Take a couple of crazy pop culture visionaries working out of Local 506, add lots of bands that fill the spectrum from roots music to the totally bizarre, throw in some 1950s burlesque videos and then bake for three days and nights every August.
That's Sleazefest. This is the one event all year that puts on a pedestal what many consider a seriously overlooked attribute of rock'n'roll: the sleazy part, my friend. Not sleazy business, but something higher. Sleazy art.
A Sleazefest Primer
Because he's so tall, I consider Rick Miller the chief hillbilly of Southern Culture on the Skids (S.C.O.T.S.). He has a talent that rarely gets mentioned: The man has a great eye and ear for bands that are worth listening to. The other great curator of cool is Dave Robertson, who owned Local 506 for many years. They've worked together on putting together Sleazefests over the years, as a party that would appeal to both fussy listeners and folks who like to drink a lot of beer and rock their asses off.

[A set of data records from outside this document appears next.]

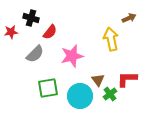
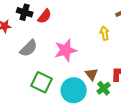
red semicircle: (50, 32) -> (45, 16), moved
yellow arrow: (111, 39) -> (105, 33), size x0.6
green square: (48, 88) -> (42, 82), turned 35

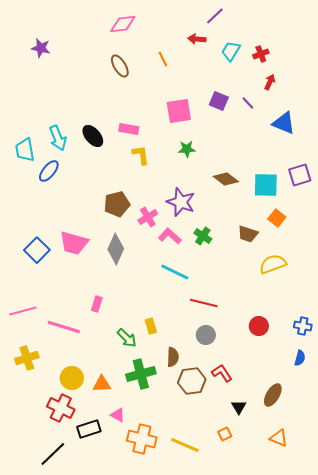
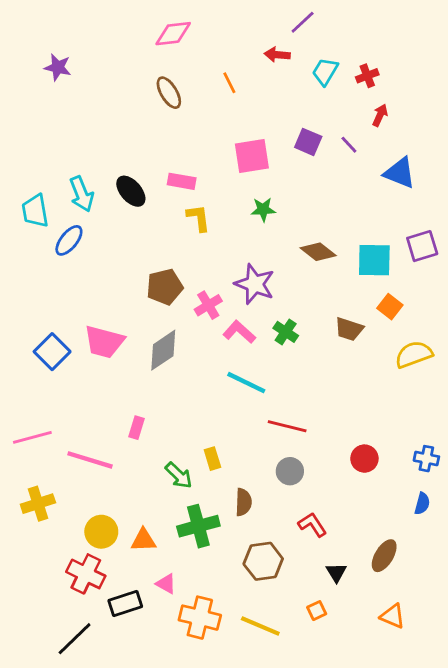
gray diamond: (116, 249) -> (163, 350), turned 32
yellow semicircle: (273, 264) -> (414, 354), moved
brown hexagon: (192, 381) -> (263, 561), moved

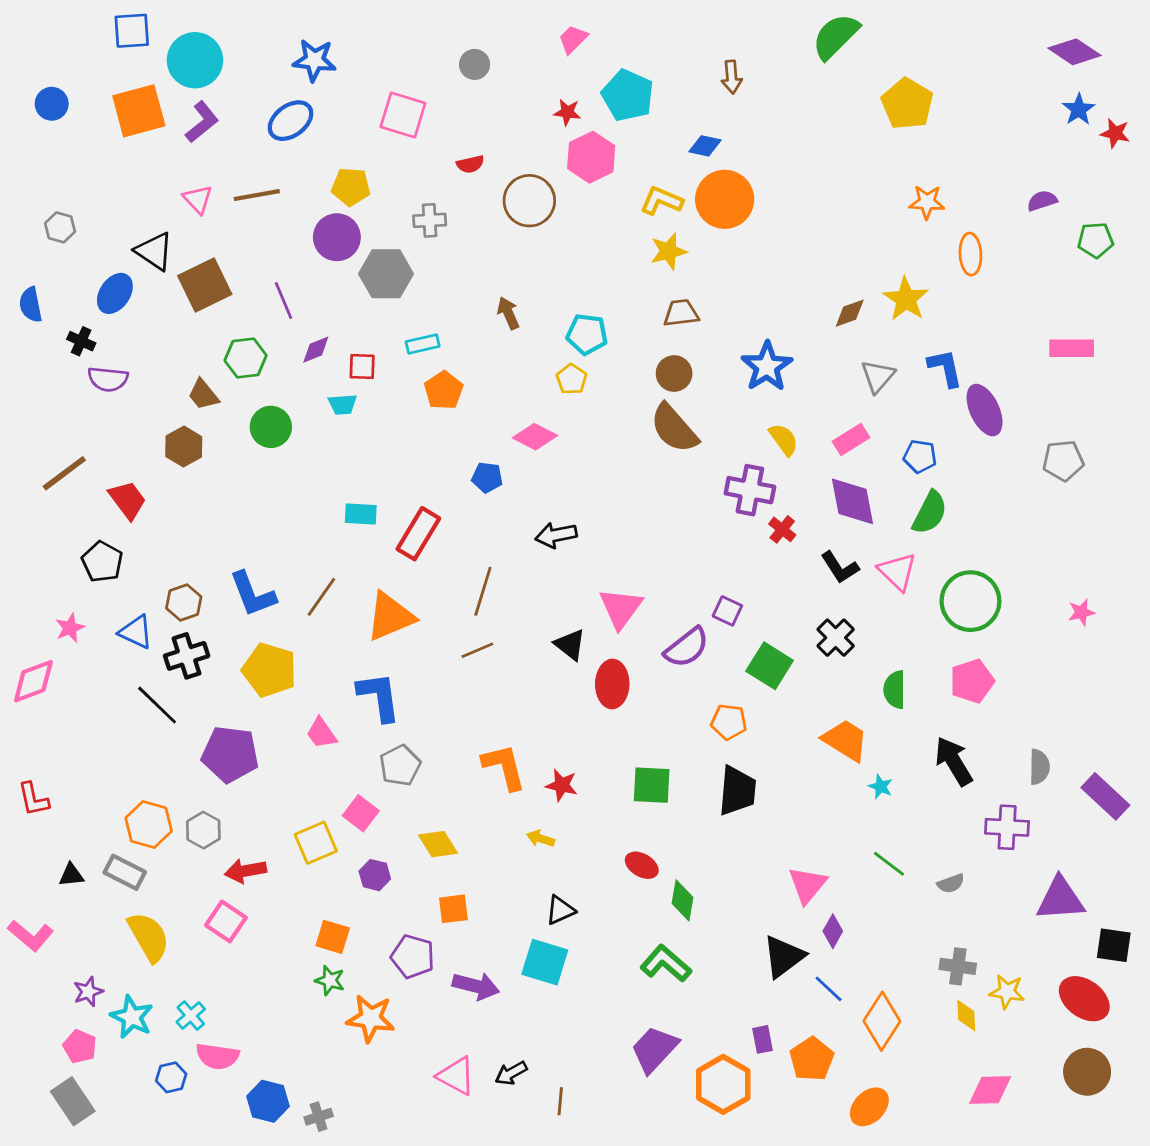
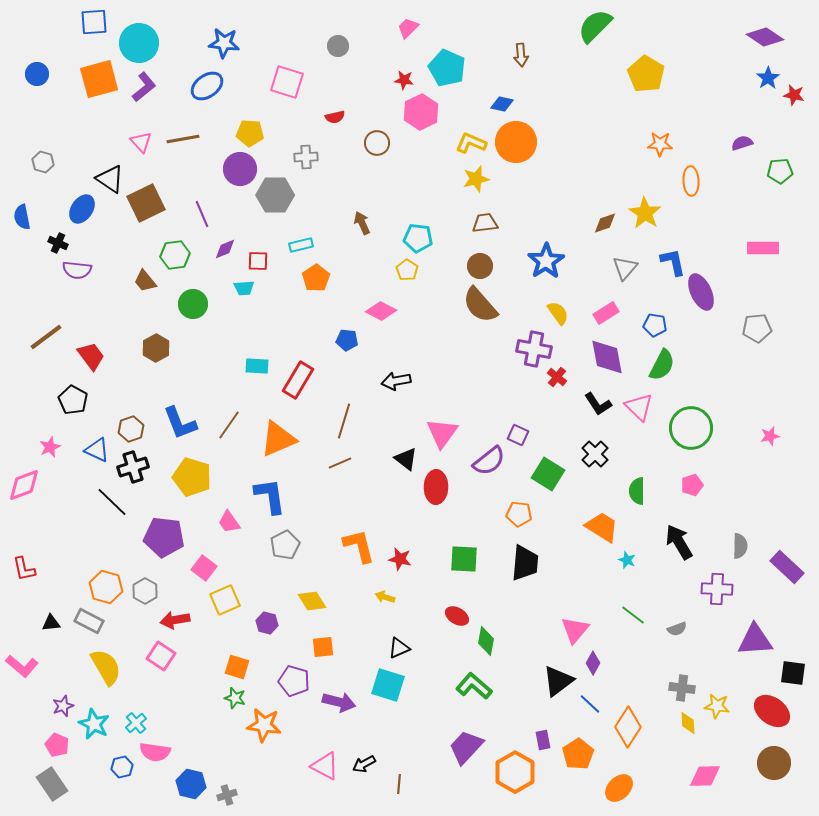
brown circle: (529, 201) -> (377, 143), size x0.7
brown hexagon: (184, 447) -> (156, 348), moved
pink pentagon: (972, 681) -> (692, 485), size x0.7
pink square: (361, 813) -> (204, 568), moved

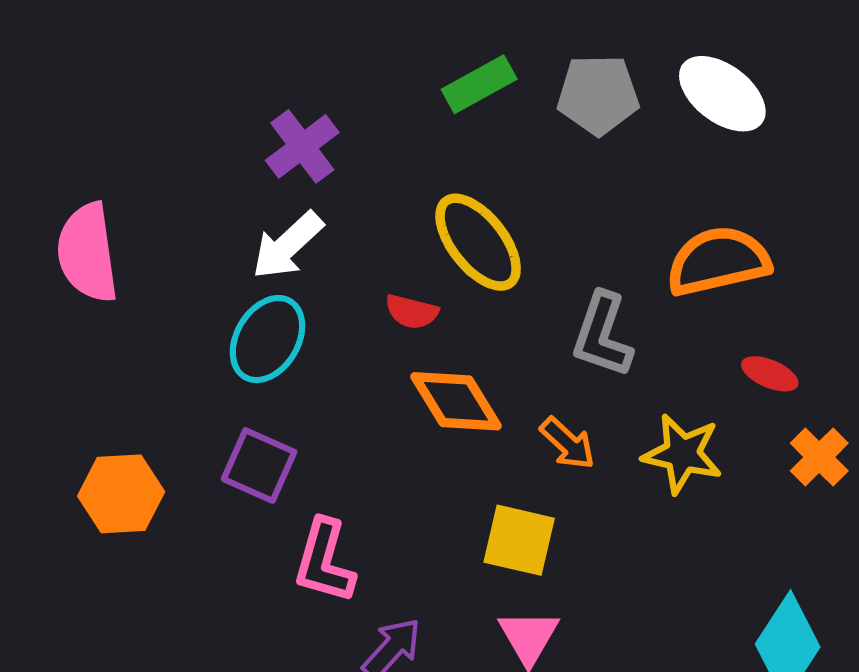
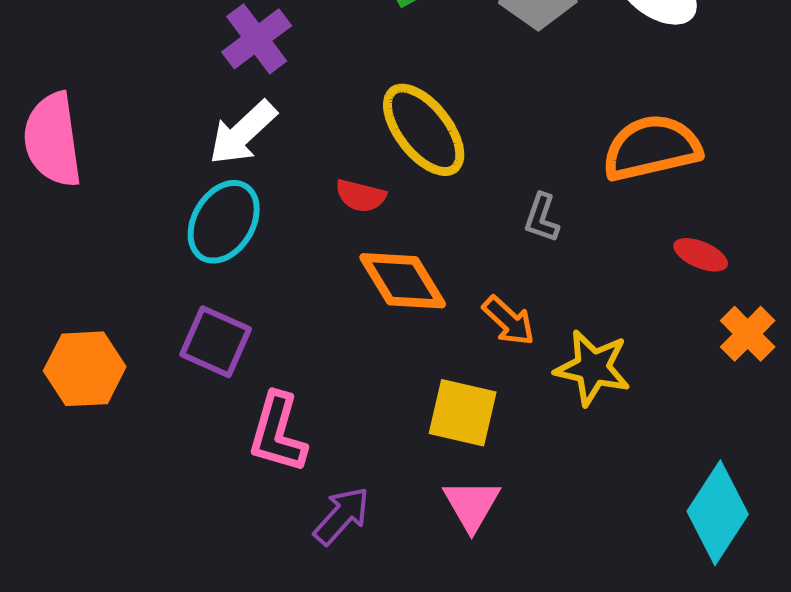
gray L-shape: (602, 335) -> (542, 218), size x0.6
yellow star: (682, 454) -> (593, 368), moved

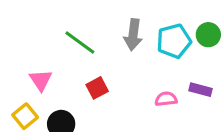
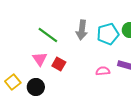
pink triangle: (41, 80) -> (40, 59), moved
red square: (97, 88) -> (59, 64), turned -32

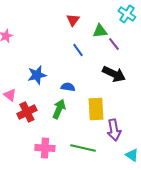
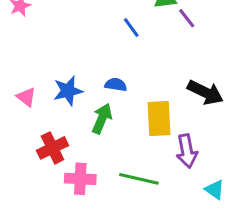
black arrow: (114, 74) -> (205, 92), moved
blue star: (37, 75) -> (68, 91), moved
red cross: (27, 112) -> (52, 148), moved

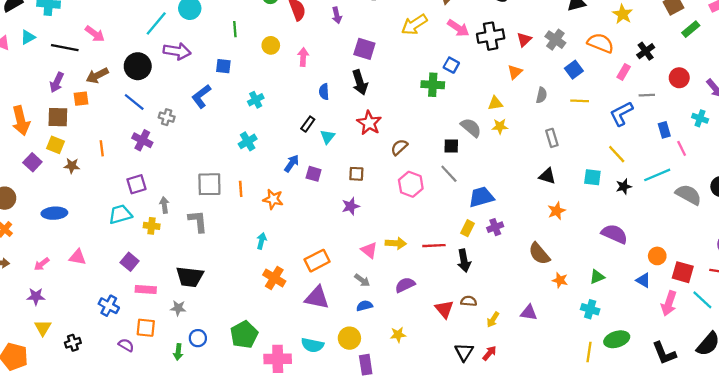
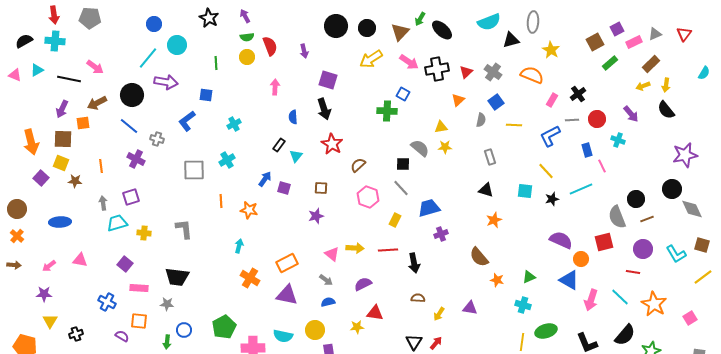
yellow circle: (271, 45) -> (247, 57), moved
black cross: (646, 51) -> (578, 94), moved
blue square: (574, 70) -> (496, 102), moved
red circle: (679, 78) -> (597, 119), moved
gray square: (209, 184) -> (194, 170), moved
gray semicircle: (688, 195) -> (617, 217), moved, turned -140
gray arrow: (164, 205) -> (103, 203), moved
yellow rectangle: (467, 228) -> (395, 220), moved
purple semicircle: (614, 234) -> (561, 240), moved
red square: (683, 272) -> (604, 242), moved, turned -30
blue triangle: (643, 280) -> (569, 280), size x1.5
red triangle: (444, 309) -> (375, 313), moved, turned -42

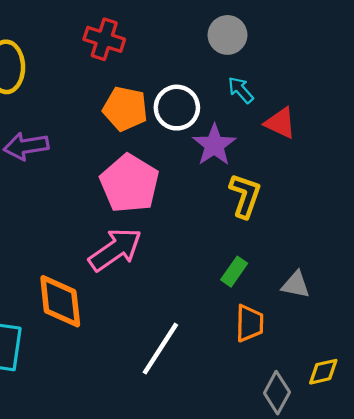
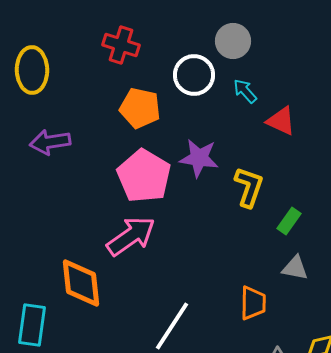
white circle: (177, 108) -> (194, 75), moved
purple star: (214, 145) -> (199, 158), moved, turned -30
green rectangle: (234, 272) -> (289, 221), moved

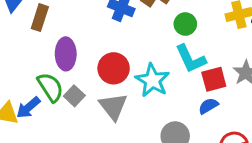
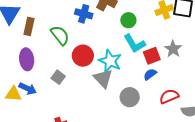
purple ellipse: (66, 54) -> (27, 59), moved
green semicircle: (50, 87) -> (60, 35), moved
gray triangle: (113, 106) -> (103, 78), moved
blue arrow: (28, 108) -> (28, 89), turned -108

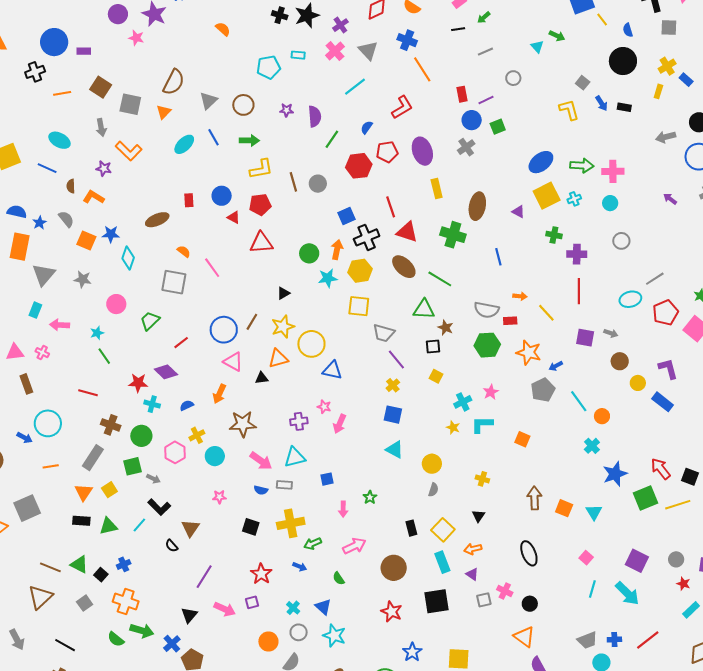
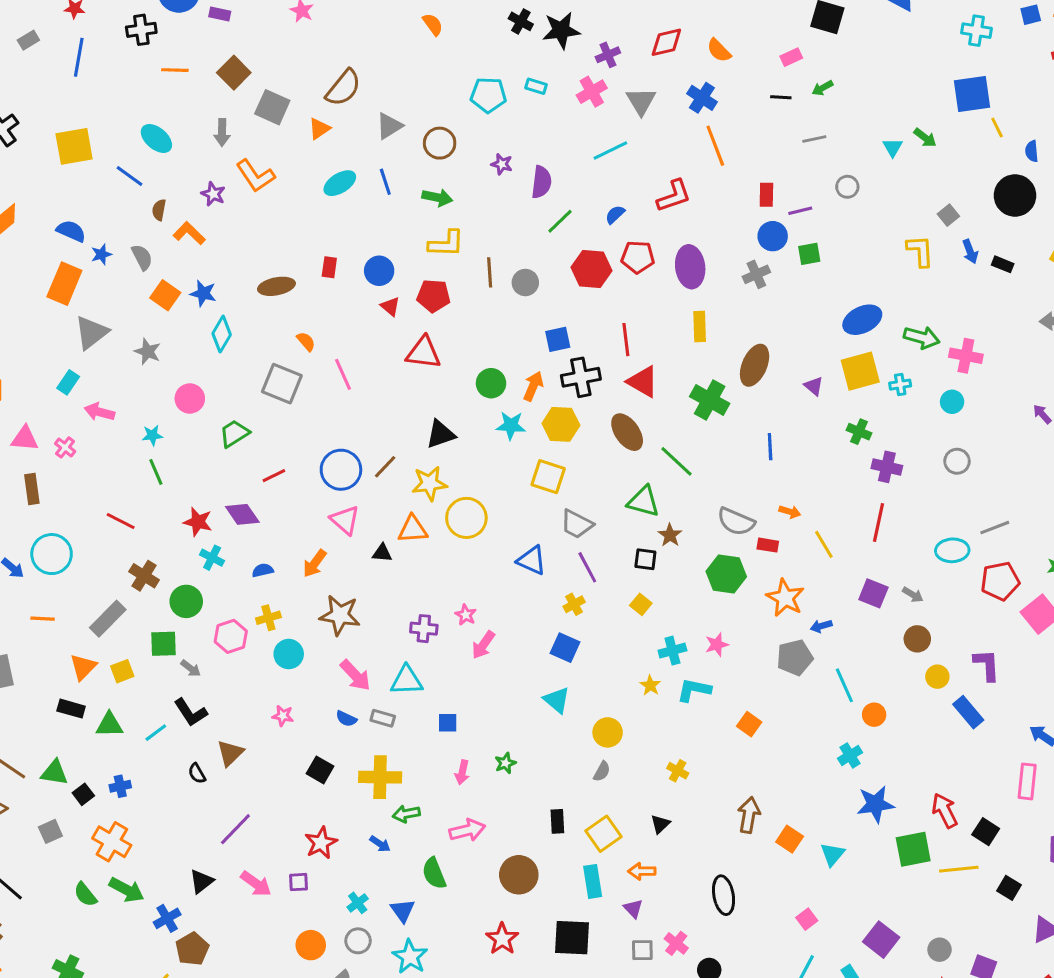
black triangle: (283, 293) -> (440, 434), size x1.5
blue triangle: (332, 370) -> (532, 560), moved
green triangle: (79, 564) -> (54, 773), turned -30
green semicircle: (339, 578) -> (434, 873), size x1.5

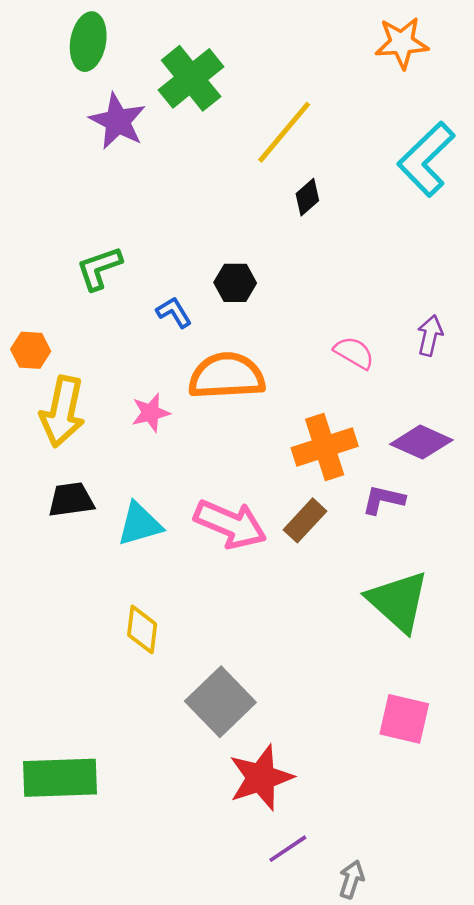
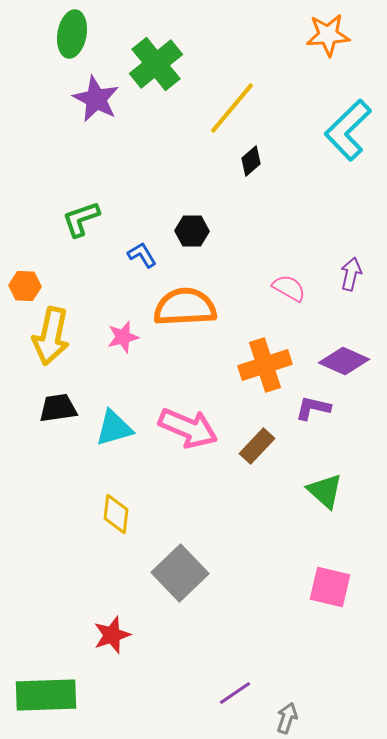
brown rectangle: (305, 520) -> (257, 446), moved
green triangle: (398, 601) -> (325, 491), size x0.7
green rectangle: (60, 778) -> (46, 695), moved
red star: (261, 778) -> (112, 635), moved, size x0.7

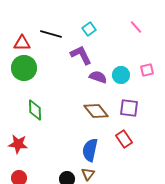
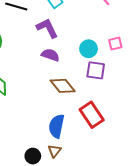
purple semicircle: (98, 77) -> (50, 55), moved
purple square: (129, 108) -> (96, 70), moved
red rectangle: (124, 139) -> (92, 115), size x1.4

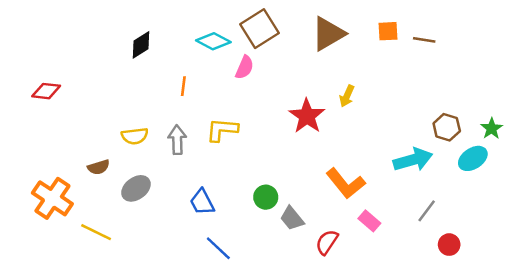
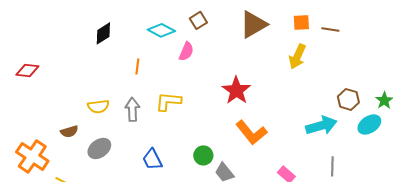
brown square: (260, 29) -> (198, 20), size x0.6
yellow arrow: (347, 96) -> (297, 56), moved, size x1.4
orange L-shape: (346, 183) -> (251, 132), moved
gray line: (427, 211) -> (332, 166), turned -36

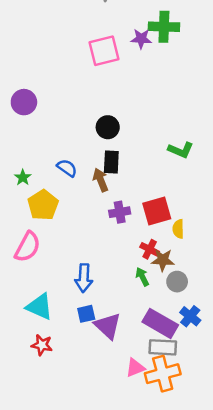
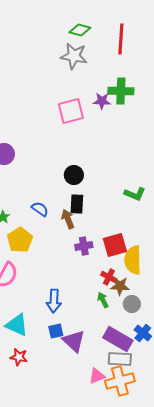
yellow semicircle: (178, 229) -> (133, 260), size x1.8

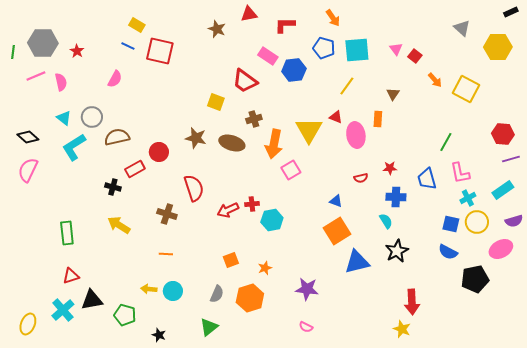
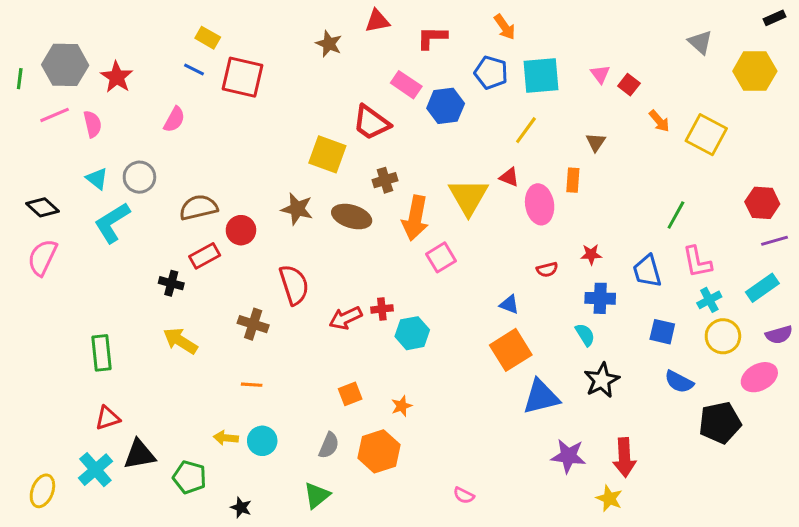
red star: (77, 51) -> (117, 77), size x1.5
yellow square: (216, 102) -> (327, 154), size x1.4
brown semicircle: (117, 137) -> (199, 207), moved
blue square: (451, 224) -> (662, 332), moved
purple star: (307, 289) -> (568, 456), moved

This year ther are some changes. Says Robertson: "There's no second stage at The Sports Bar. Rick (Miller) and Mary (Huff) wanted to scale it back. It's more like the way it was originally, 10 years ago,"he says. "Besides, we're getting too old to book 50 bands to play over three days." Robertson's odometer is turning 40 this year.
Of this, Jimmy Ray of Jimmy & The Teasers says, "Sleaze has no age limit. In fact, the older you get, the easier it is to be sleazy." Greg Miller of The Cowslingers adds, "It may not really be him at Sleazefest. Maybe it's a wax replica?"
Here's a listing of the returning bands and new blood rolling into town to get sleazy one more time.
Friday, Aug. 15
Breaking with tradition, S.C.O.T.S. will not be headlining, but will go on stage right before Detroit's Dirtbombs. "They wanted to enjoy The Dirtbombs," says Robertson. The Dirtbombs have a new album, Dangerous Magical Noise (In The Red Records).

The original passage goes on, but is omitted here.